Czas zadumy i smutku
Listopad przyniósł moc smutku
i zadumy.
Przyroda przystosowała się
do tego nastroju.
Jesień ciepłych barw już się pozbyła.
Nagie konary drzew mgła pokryła.
Widok w sercach tęsknotę budzi.
W tym czasie ludzie cmentarze
odwiedzają.
Przy grobach bliskich wspominają.
Pamięć i wdzięczność okazują
porządkując pomniki, dekorując
kwiatami.
Zapalają znicze, by płomienie
wzniosły wspomnienia i modlitwy
do nieba.
Nasuwają się przemyślenia
o przemijaniu, o sensie życia.
Czas nieubłaganie szybko zbliża
nas do kresu istnienia.
Chcemy wierzyć, że się spotkamy
z nimi w zaświatach.
Teraz żyją w naszych sercach
dopóki o nich pamiętamy.
Komentarze (18)
Piękny, refleksyjny wiersz Krysiu.
Pozdrawiam serdecznie z nutką zadumy :)
Jak to Krysiu jest. Chcemy wierzyć? To właściwie
wierzymy, czy tylko przychodzimy bo sąsiadka też
idzie? Pytanie jest trudne bo świat nie jest łatwy i
wszystko co zaczyna zalatywać sacrum może nas namaścić
mianem ciemnogrodowym a my jakoś pragniemy być w
przeciwnej grupie wśród tych "oświeconych", a tego nie
rozpozna mędrca szkiełko i oko. Pozdrawiam z
uśmiechem:))))
Dokładnie tak, "Teraz żyją w naszych sercach dopóki o
nich pamiętamy", pozdrawiam ciepło i ślę serdeczności.

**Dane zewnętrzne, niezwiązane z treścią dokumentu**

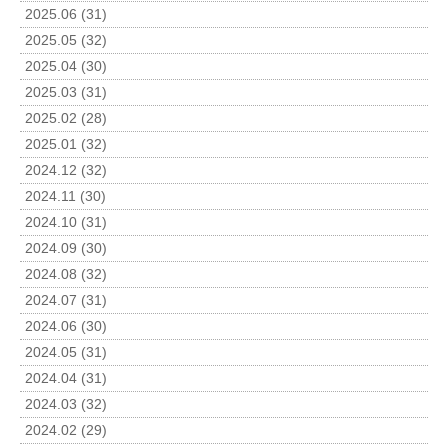
2025.06 (31)
2025.05 (32)
2025.04 (30)
2025.03 (31)
2025.02 (28)
2025.01 (32)
2024.12 (32)
2024.11 (30)
2024.10 (31)
2024.09 (30)
2024.08 (32)
2024.07 (31)
2024.06 (30)
2024.05 (31)
2024.04 (31)
2024.03 (32)
2024.02 (29)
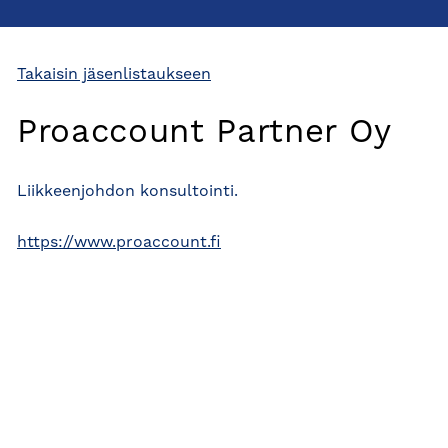
Takaisin jäsenlistaukseen
Proaccount Partner Oy
Liikkeenjohdon konsultointi.
https://www.proaccount.fi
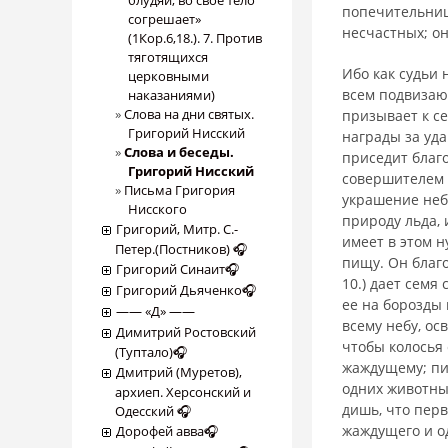
блудяй, во свое тело
попечительниц
согрешает»
несчастных; он
(1Кор.6,18.). 7. Против
тяготящихся
Ибо как судьи 
церковными
всем подвизающ
наказаниями)
Слова на дни святых.
призывает к се
Григорий Нисский
награды за уда
Слова и беседы.
приседит благо
Григорий Нисский
совершителем б
Письма Григория
украшение неб
Нисского
природу льда, 
Григорий, Митр. С.-
имеет в этом 
Петер.(Постников) 🎧
пищу. Он благо
Григорий Синаит🎧
10.) дает семя
Григорий Дьяченко🎧
ее на борозды 
―― «Д» ――
всему небу, ос
Димитрий Ростовский
чтобы колосья 
(Туптало)🎧
жаждущему; пит
Дмитрий (Муретов),
одних животных
архиеп. Херсонский и
дишь, что пер
Одесский 🎧
жаждущего и о
Дорофей авва🎧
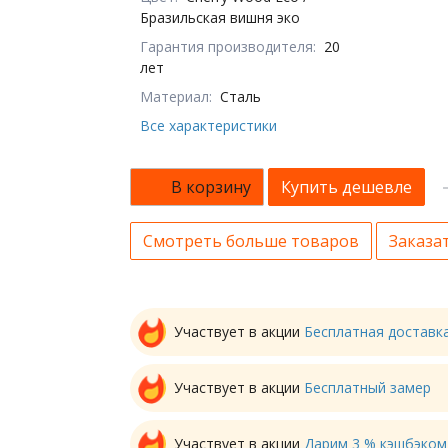
Бразильская вишня эко
Гарантия производителя:
20
лет
Материал:
Сталь
Все характеристики
В корзину
Купить дешевле
Смотреть больше товаров
Заказат
Участвует в акции
Бесплатная доставк
Участвует в акции
Бесплатный замер
Участвует в акции
Дарим 3 % кэшбэком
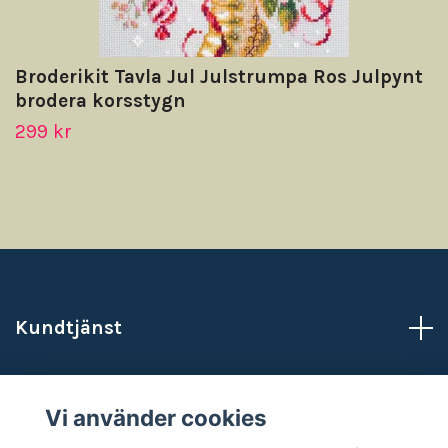
Broderikit Tavla Jul Julstrumpa Ros Julpynt
brodera korsstygn
299 kr
Kundtjänst
Läs mer
Vi använder cookies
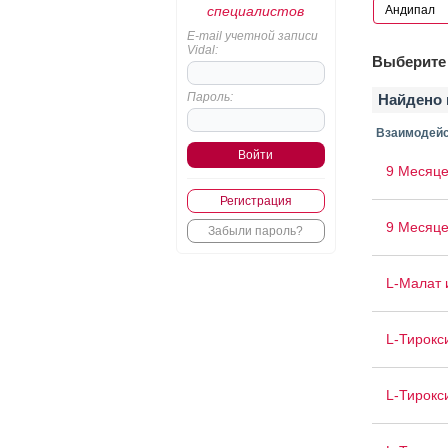
специалистов
E-mail учетной записи
Vidal:
Выберите 
Пароль:
Найдено 
Взаимодейс
9 Месяце
Регистрация
9 Месяце
Забыли пароль?
L-Малат 
L-Тирокс
L-Тирокс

Piękna refleksja Krysiu. Pozdrawiam ciepło
Piękna zaduma Krysiu, to prawda, że dopóki jest pamięć
u żywych, dopóty żyją ci, którzy odeszli.
Serdeczności ślę i życzę miłego dnia:)
Piękny...
Tak właśnie... Dzisiaj pozwolę sobie za pięknym
komentarzem Weny. Pozdrawiam serdecznie ::)

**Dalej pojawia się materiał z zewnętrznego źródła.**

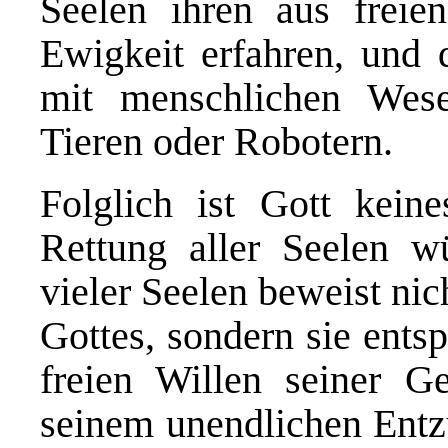
Seelen ihren aus freie
Ewigkeit erfahren, und 
mit menschlichen Wesen
Tieren oder Robotern.
Folglich ist Gott kein
Rettung aller Seelen 
vieler Seelen beweist ni
Gottes, sondern sie ents
freien Willen seiner G
seinem unendlichen Entz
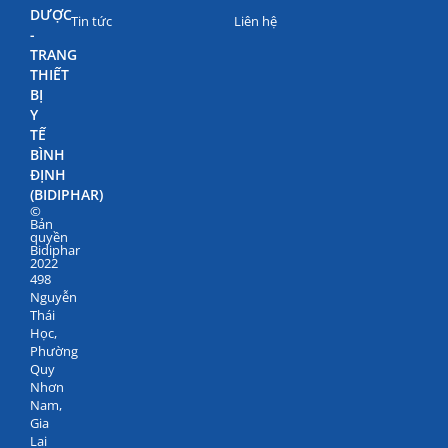
DƯỢC
Tin tức
Liên hệ
-
TRANG
THIẾT
BỊ
Y
TẾ
BÌNH
ĐỊNH
(BIDIPHAR)
©
Bản
quyền
Bidiphar
2022
498
Nguyễn
Thái
Học,
Phường
Quy
Nhơn
Nam,
Gia
Lai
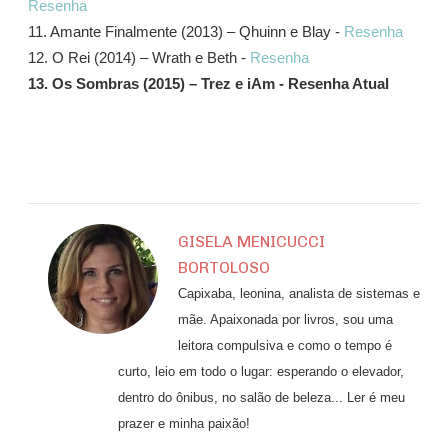
Resenha
11. Amante Finalmente (2013) – Qhuinn e Blay -
Resenha
12. O Rei (2014) – Wrath e Beth -
Resenha
13. Os Sombras (2015) – Trez e iAm - Resenha Atual
GISELA MENICUCCI
BORTOLOSO
Capixaba, leonina, analista de sistemas e
mãe. Apaixonada por livros, sou uma
leitora compulsiva e como o tempo é
curto, leio em todo o lugar: esperando o elevador,
dentro do ônibus, no salão de beleza... Ler é meu
prazer e minha paixão!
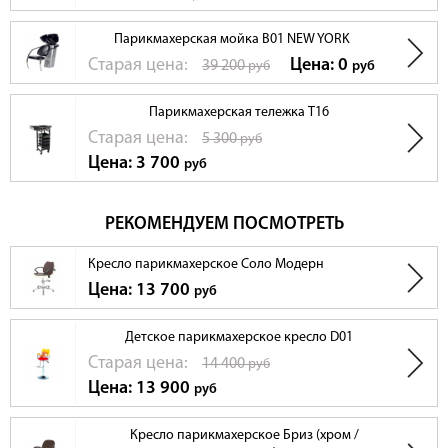
Парикмахерская мойка B01 NEW YORK
Cтарая цена:
Цена: 0
39 200
руб
руб
Парикмахерская тележка T16
Cтарая цена:
5 300
руб
Цена: 3 700
руб
РЕКОМЕНДУЕМ ПОСМОТРЕТЬ
Кресло парикмахерское Соло Модерн
Цена: 13 700
руб
Детское парикмахерское кресло D01
Cтарая цена:
14 400
руб
Цена: 13 900
руб
Кресло парикмахерское Бриз (хром /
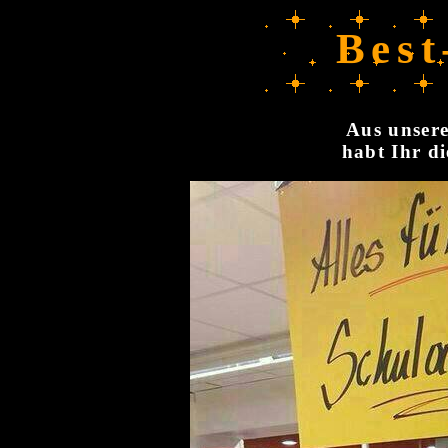
Best
Aus unsere
habt Ihr di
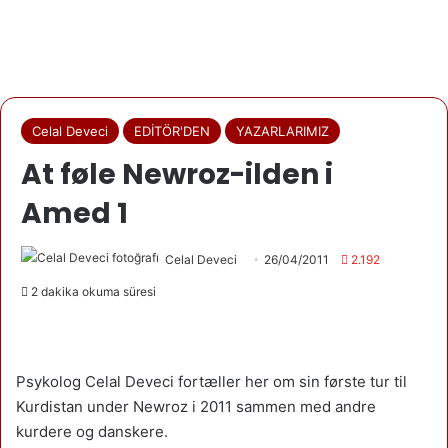
Celal Deveci
EDİTÖR'DEN
YAZARLARIMIZ
At føle Newroz-ilden i
Amed 1
Celal Deveci
26/04/2011
2.192
2 dakika okuma süresi
Psykolog Celal Deveci fortæller her om sin første tur til
Kurdistan under Newroz i 2011 sammen med andre
kurdere og danskere.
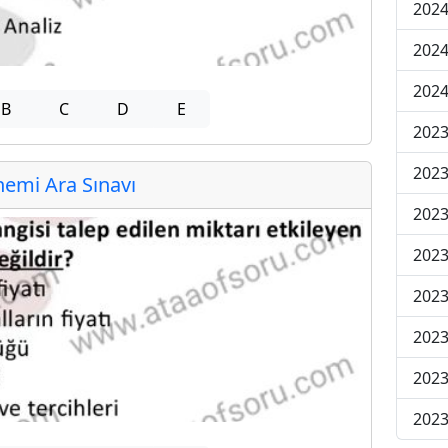
2024
2024
2024
B
C
D
E
2023
2023
emi Ara Sınavı
2023
2023
2023
2023
2023
2023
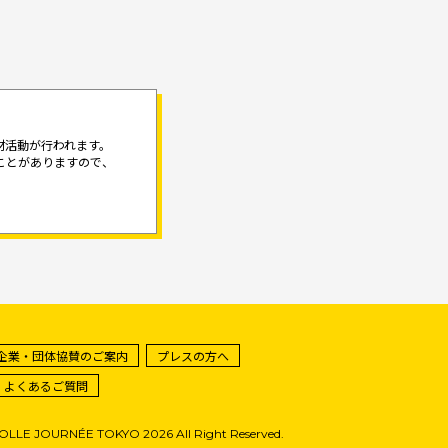
材活動が行われます。
ことがありますので、
企業・団体協賛のご案内
プレスの方へ
・よくあるご質問
FOLLE JOURNÉE TOKYO 2026 All Right Reserved.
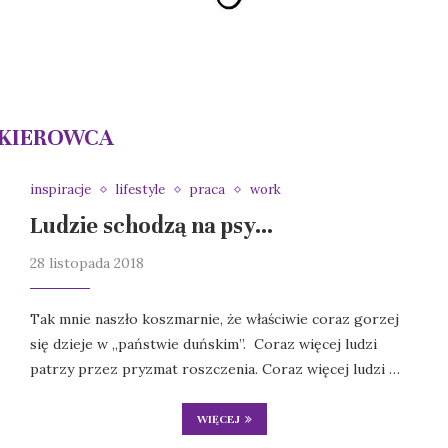
KIEROWCA
inspiracje
lifestyle
praca
work
Ludzie schodzą na psy…
28 listopada 2018
Tak mnie naszło koszmarnie, że właściwie coraz gorzej
się dzieje w „państwie duńskim”. Coraz więcej ludzi
patrzy przez pryzmat roszczenia. Coraz więcej ludzi …
WIĘCEJ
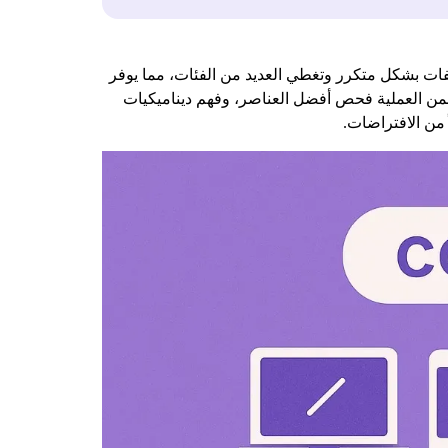
فات بشكل متكرر وتغطي العديد من الفئات، مما يوفر
تضمن العملية فحص أفضل العناصر، وفهم ديناميكيات
 من الافتراضات.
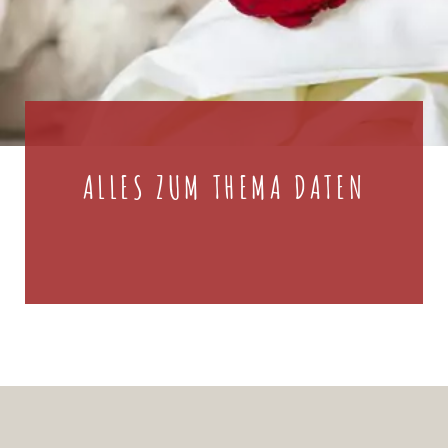
ALLES ZUM THEMA DATEN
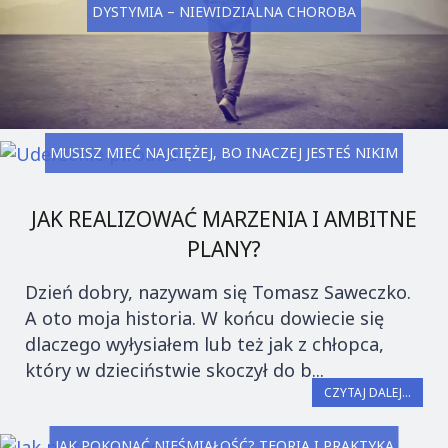
DYSTYMIA – NIEWIDZIALNA CHOROBA
MUSISZ MIEĆ NAJCIĘŻEJ, BO INACZEJ JESTEŚ NIKIM
JAK REALIZOWAĆ MARZENIA I AMBITNE
PLANY?
Dzień dobry, nazywam się Tomasz Saweczko.
A oto moja historia. W końcu dowiecie się
dlaczego wyłysiałem lub też jak z chłopca,
który w dzieciństwie skoczył do b...
CZYTAJ DALEJ...
JAK POKONAĆ NIEŚMIAŁOŚĆ? TEORIA I PRAKTYKA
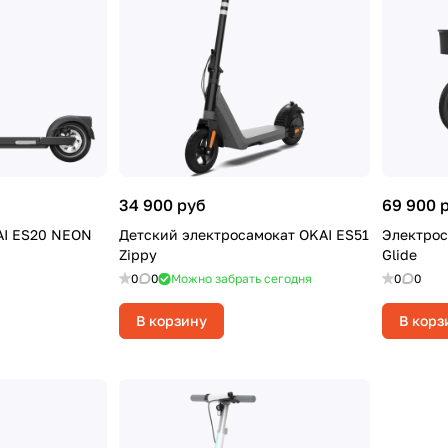
34 900 руб
69 900 
AI ES20 NEON
Детский электросамокат OKAI ES51
Электрос
Zippy
Glide
0
0
Можно забрать сегодня
0
0
В корзину
В корз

wzruszajacy wiersz listopadową zadumą
Pozdrawiam serdecznie
Jak zawsze u Ciebie ładnie,refleksyjnie i
wzruszająco,pozdrawiam serdecznie.
Tak, chcemy wierzyć... Tzn ja nie chcę, tylko po
prostu - wierzę :-)
Z podobaniem dla Twojego refleksyjnego wiersza.

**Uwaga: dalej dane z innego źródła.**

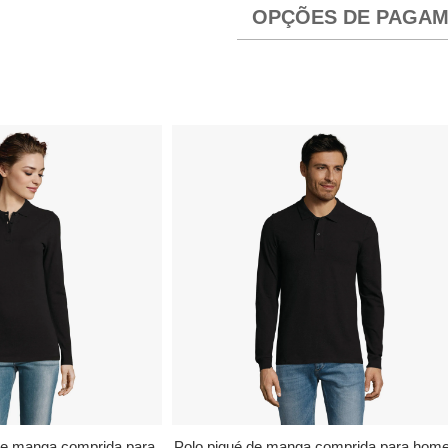
OPÇÕES DE PAGA
de manga comprida para
Polo piqué de manga comprida para ho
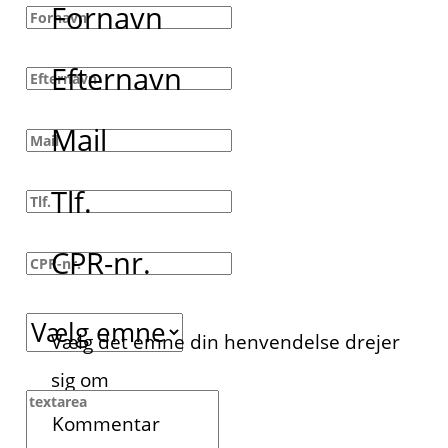
Fornavn
Efternavn
Mail
Tlf.
CPR-nr.
Vælg det emne din henvendelse drejer
sig om
Kommentar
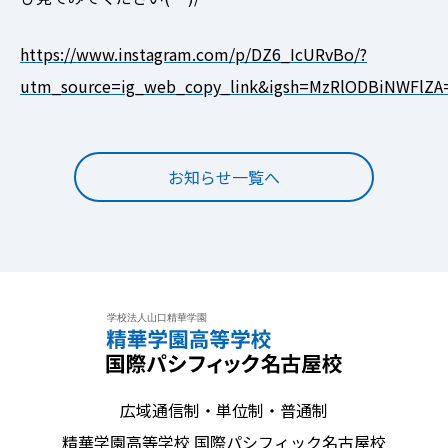
https://www.instagram.com/p/DZ6_IcURvBo/?
utm_source=ig_web_copy_link&igsh=MzRlODBiNWFlZA
お知らせ一覧へ
広域通信制・単位制・普通制
精華学園高等学校 国際パシフィック名古屋校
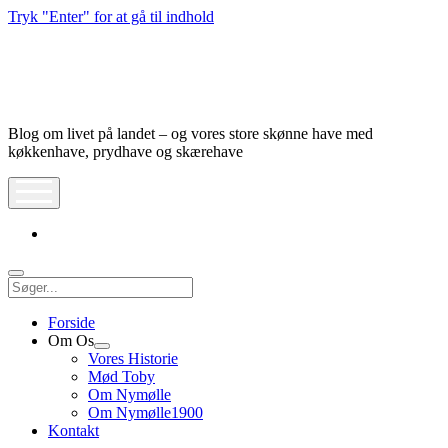
Tryk "Enter" for at gå til indhold
Nymølle1900
Blog om livet på landet – og vores store skønne have med
køkkenhave, prydhave og skærehave
åbn
meny
instagram
Søg
Forside
Om Os
Åbn
Vores Historie
dropdown
Mød Toby
meny
Om Nymølle
Om Nymølle1900
Kontakt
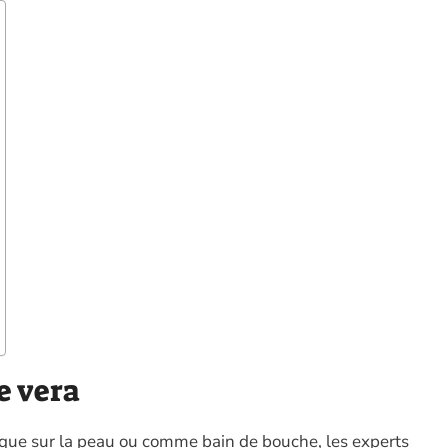
e vera
pique sur la peau ou comme bain de bouche, les experts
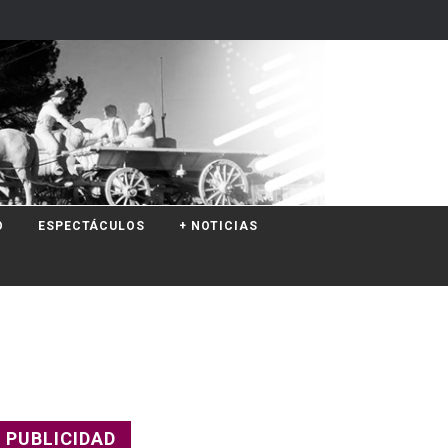
O
ESPECTÁCULOS
+ NOTICIAS
PUBLICIDAD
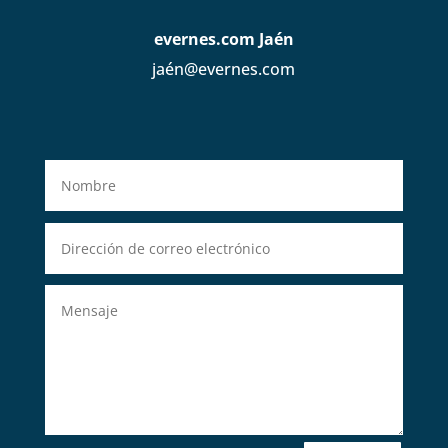
evernes.com Jaén
jaén@evernes.com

Pozdrawiam ciepło, Krysiu :-)
to piękny choć tak smutny czas w roku
Ładnie i wzruszająco i jeszcze super puenta.
Pozdrawiam serdecznie.
"Nie umierają ci, którzy są kochani"
Z podobaniem wiersza
pozdrawiam :)
*pogłębiająca wiarę...
Pięknie oddałaś Krysiu tę listopadową zadumę.